## Data excerpts
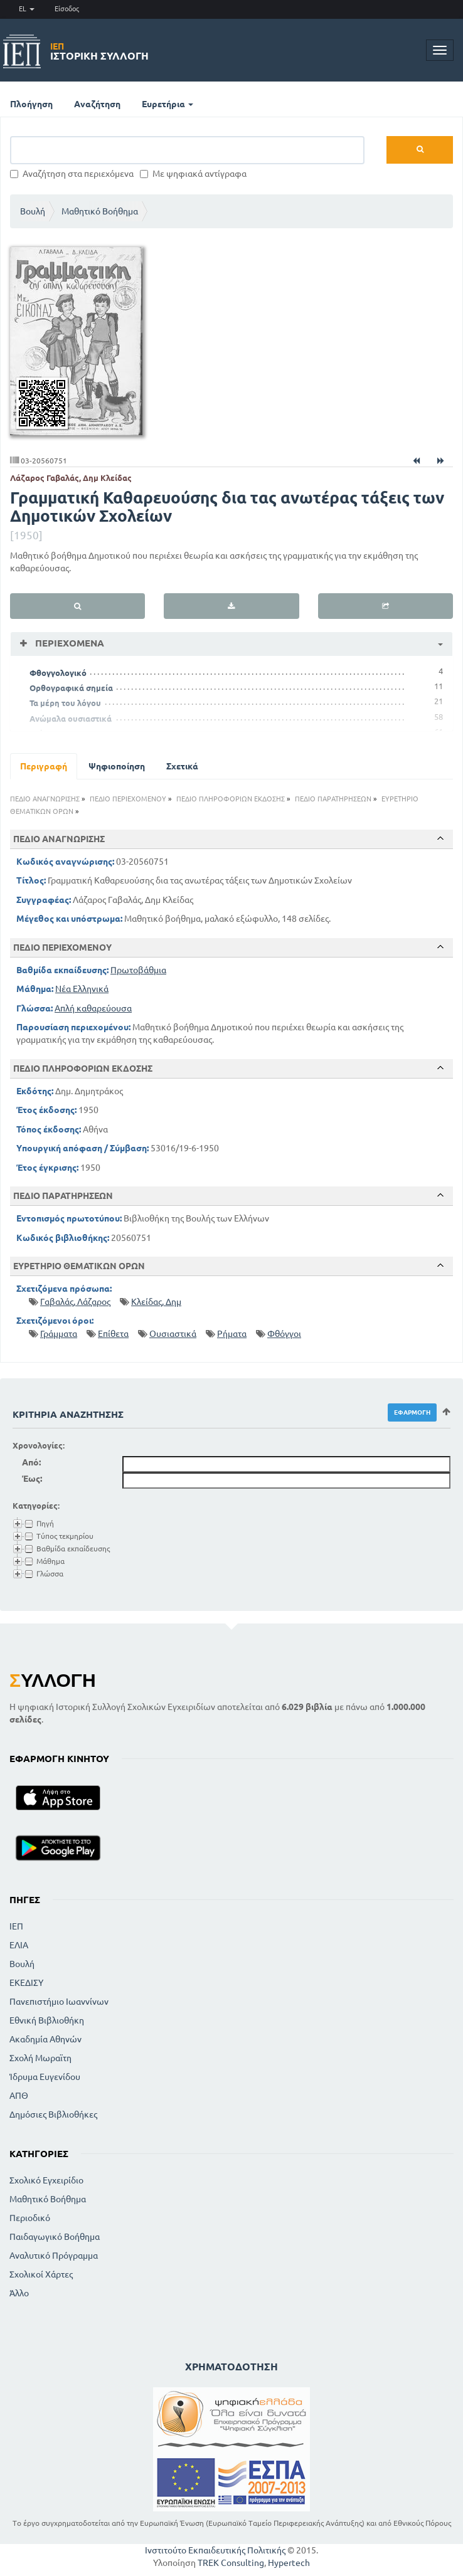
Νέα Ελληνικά (82, 989)
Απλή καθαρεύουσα (93, 1008)
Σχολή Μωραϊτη (40, 2058)
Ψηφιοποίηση (116, 766)
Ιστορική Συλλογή (99, 51)
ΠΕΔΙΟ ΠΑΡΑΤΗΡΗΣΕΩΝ (333, 799)
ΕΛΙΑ (18, 1945)
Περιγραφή (43, 766)
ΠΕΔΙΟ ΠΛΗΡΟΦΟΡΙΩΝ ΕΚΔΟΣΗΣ (230, 799)
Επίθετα (113, 1334)
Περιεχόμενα (68, 643)
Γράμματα (58, 1334)
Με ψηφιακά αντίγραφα (193, 174)
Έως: (32, 1479)
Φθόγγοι (284, 1334)
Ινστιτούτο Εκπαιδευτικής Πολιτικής (215, 2550)
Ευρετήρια (167, 104)
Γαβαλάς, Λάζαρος (75, 1302)
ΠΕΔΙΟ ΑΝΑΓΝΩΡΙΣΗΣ (45, 799)
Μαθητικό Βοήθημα (99, 211)
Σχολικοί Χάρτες (41, 2274)
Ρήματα (232, 1334)
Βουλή (32, 211)
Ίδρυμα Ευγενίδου (44, 2077)
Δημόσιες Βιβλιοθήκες (53, 2114)
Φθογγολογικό (58, 672)
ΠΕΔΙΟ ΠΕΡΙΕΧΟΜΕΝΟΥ (128, 799)
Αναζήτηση (97, 104)
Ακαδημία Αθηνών (45, 2039)
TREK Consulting (231, 2563)
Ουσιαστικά (172, 1334)
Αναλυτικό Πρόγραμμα (53, 2256)
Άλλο (19, 2293)
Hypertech (289, 2563)
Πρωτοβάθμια (138, 970)
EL (27, 9)
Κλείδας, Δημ (156, 1302)
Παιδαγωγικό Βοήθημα (54, 2237)
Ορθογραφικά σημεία (71, 688)
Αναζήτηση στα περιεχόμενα (72, 174)
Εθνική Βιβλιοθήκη (46, 2020)
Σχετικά (182, 766)
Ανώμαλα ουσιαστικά (70, 718)
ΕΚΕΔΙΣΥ (26, 1983)
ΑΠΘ (18, 2096)
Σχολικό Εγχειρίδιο (46, 2180)
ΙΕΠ (16, 1926)
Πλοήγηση (31, 104)
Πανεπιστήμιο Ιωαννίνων (59, 2002)
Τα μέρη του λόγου (65, 703)
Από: (31, 1462)
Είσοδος (67, 9)
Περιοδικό (29, 2218)
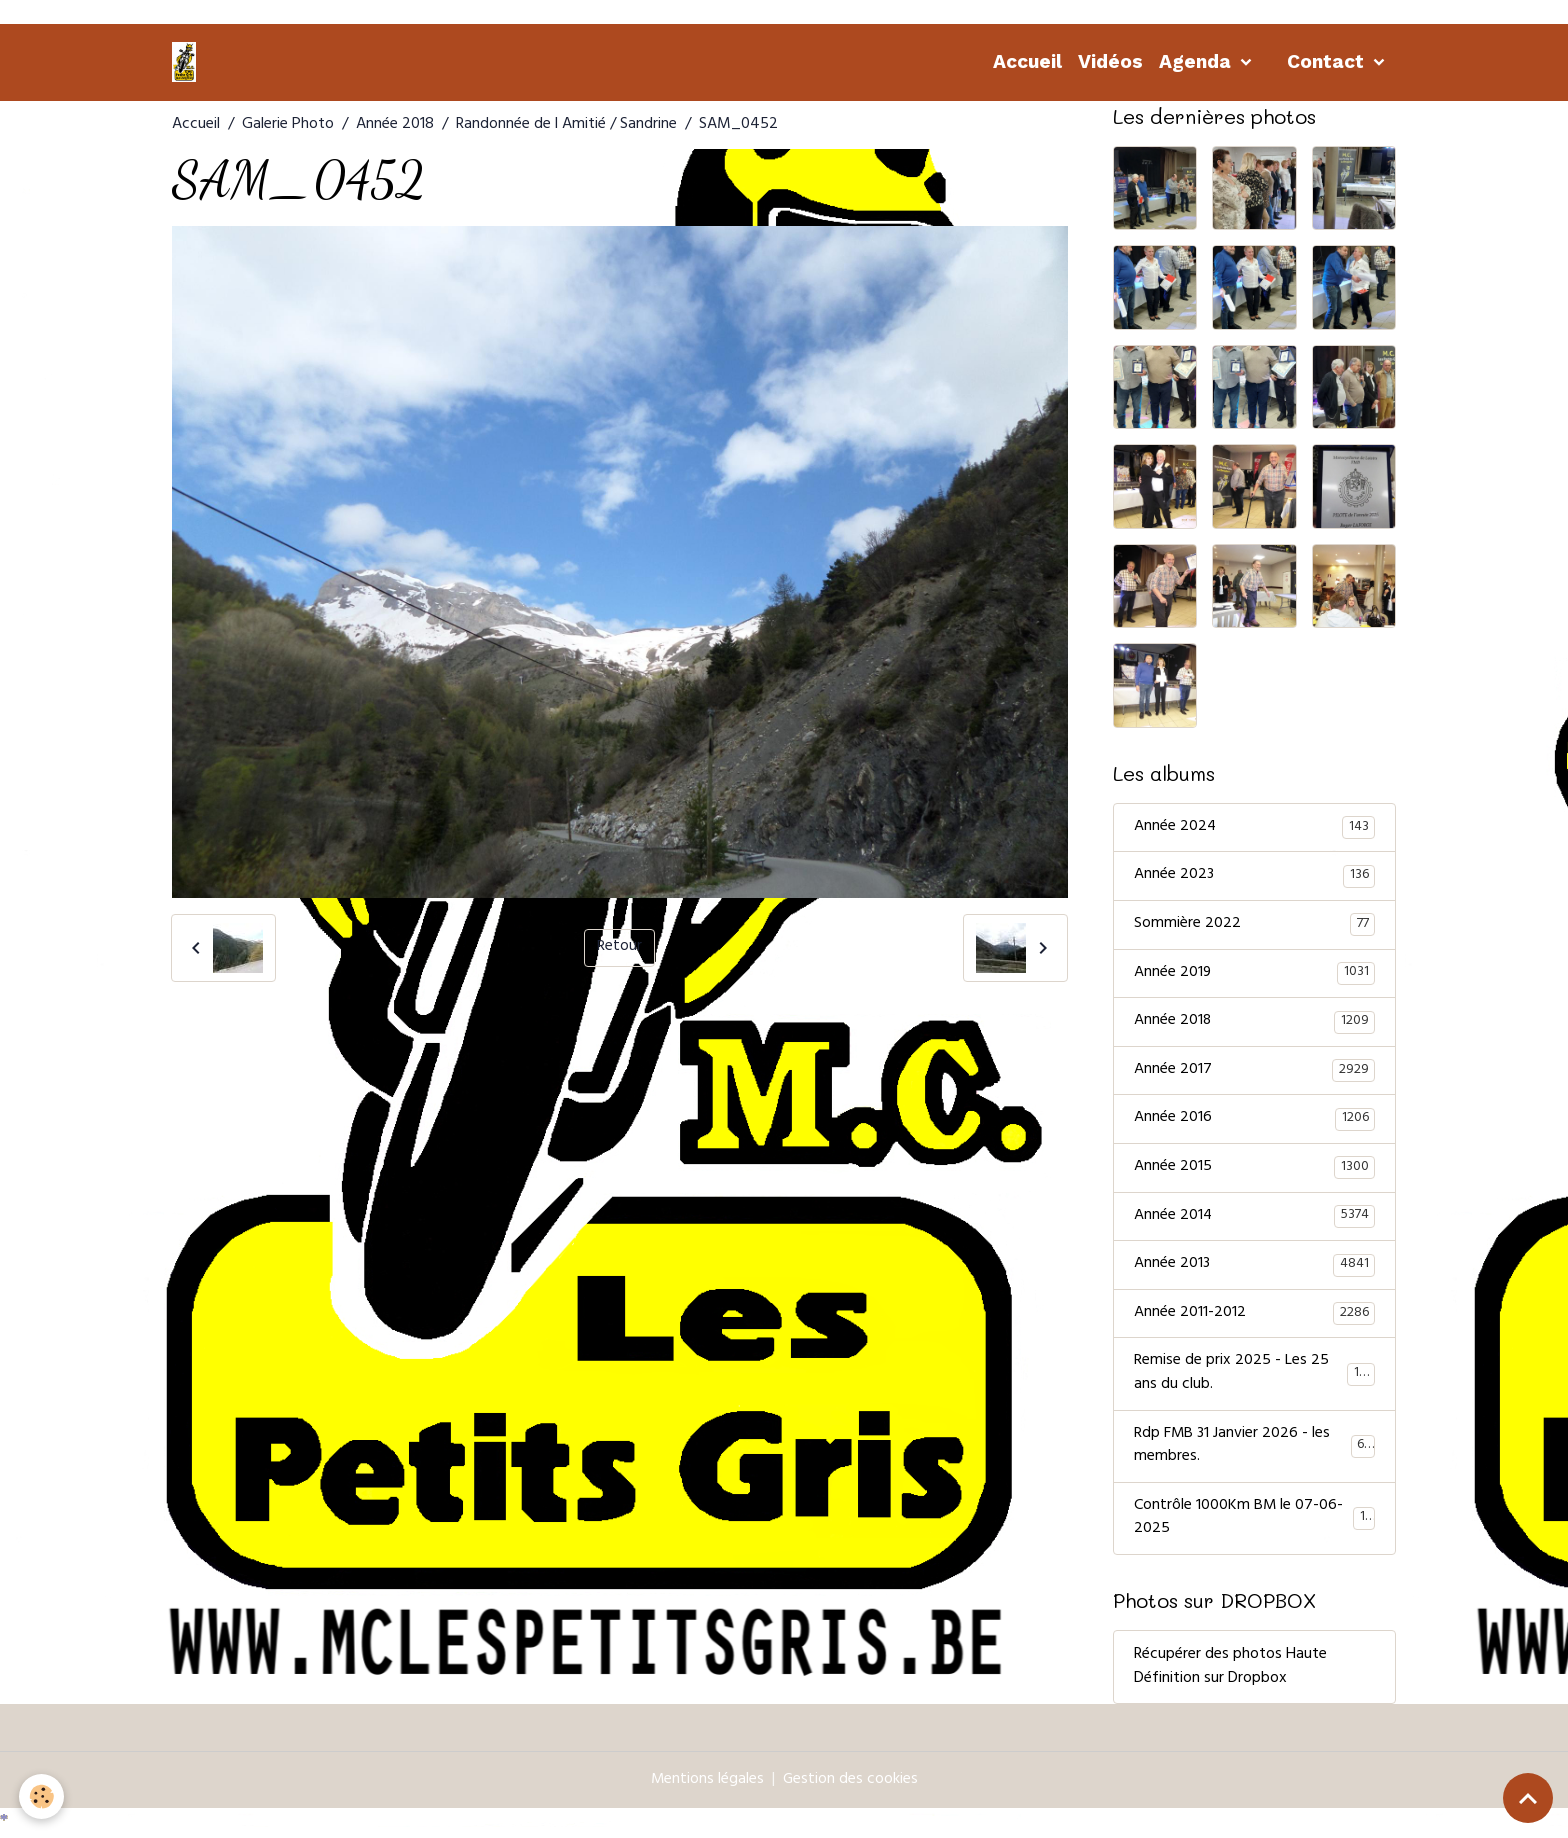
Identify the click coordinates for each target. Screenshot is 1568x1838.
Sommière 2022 (1255, 926)
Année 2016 (1255, 1122)
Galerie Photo (288, 125)
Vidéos (1110, 61)
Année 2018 (395, 125)
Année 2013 (1255, 1269)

## EXERCISE OBJECTIVE
Please give back exactly the lines from the first line of the records above through the line containing "Ακαδημία Αθηνών (45, 2039)", only those and both included, with the pictures removed.

## WRITTEN SOLUTION
Νέα Ελληνικά (82, 989)
Απλή καθαρεύουσα (93, 1008)
Σχολή Μωραϊτη (40, 2058)
Ψηφιοποίηση (116, 766)
Ιστορική Συλλογή (99, 51)
ΠΕΔΙΟ ΠΑΡΑΤΗΡΗΣΕΩΝ (333, 799)
ΕΛΙΑ (18, 1945)
Περιγραφή (43, 766)
ΠΕΔΙΟ ΠΛΗΡΟΦΟΡΙΩΝ ΕΚΔΟΣΗΣ (230, 799)
Επίθετα (113, 1334)
Περιεχόμενα (68, 643)
Γράμματα (58, 1334)
Με ψηφιακά αντίγραφα (193, 174)
Έως: (32, 1479)
Φθόγγοι (284, 1334)
Ινστιτούτο Εκπαιδευτικής Πολιτικής (215, 2550)
Ευρετήρια (167, 104)
Γαβαλάς, Λάζαρος (75, 1302)
ΠΕΔΙΟ ΑΝΑΓΝΩΡΙΣΗΣ (45, 799)
Μαθητικό Βοήθημα (99, 211)
Σχολικοί Χάρτες (41, 2274)
Ρήματα (232, 1334)
Βουλή (32, 211)
Ίδρυμα Ευγενίδου (44, 2077)
Δημόσιες Βιβλιοθήκες (53, 2114)
Φθογγολογικό (58, 672)
ΠΕΔΙΟ ΠΕΡΙΕΧΟΜΕΝΟΥ (128, 799)
Αναζήτηση (97, 104)
Ακαδημία Αθηνών (45, 2039)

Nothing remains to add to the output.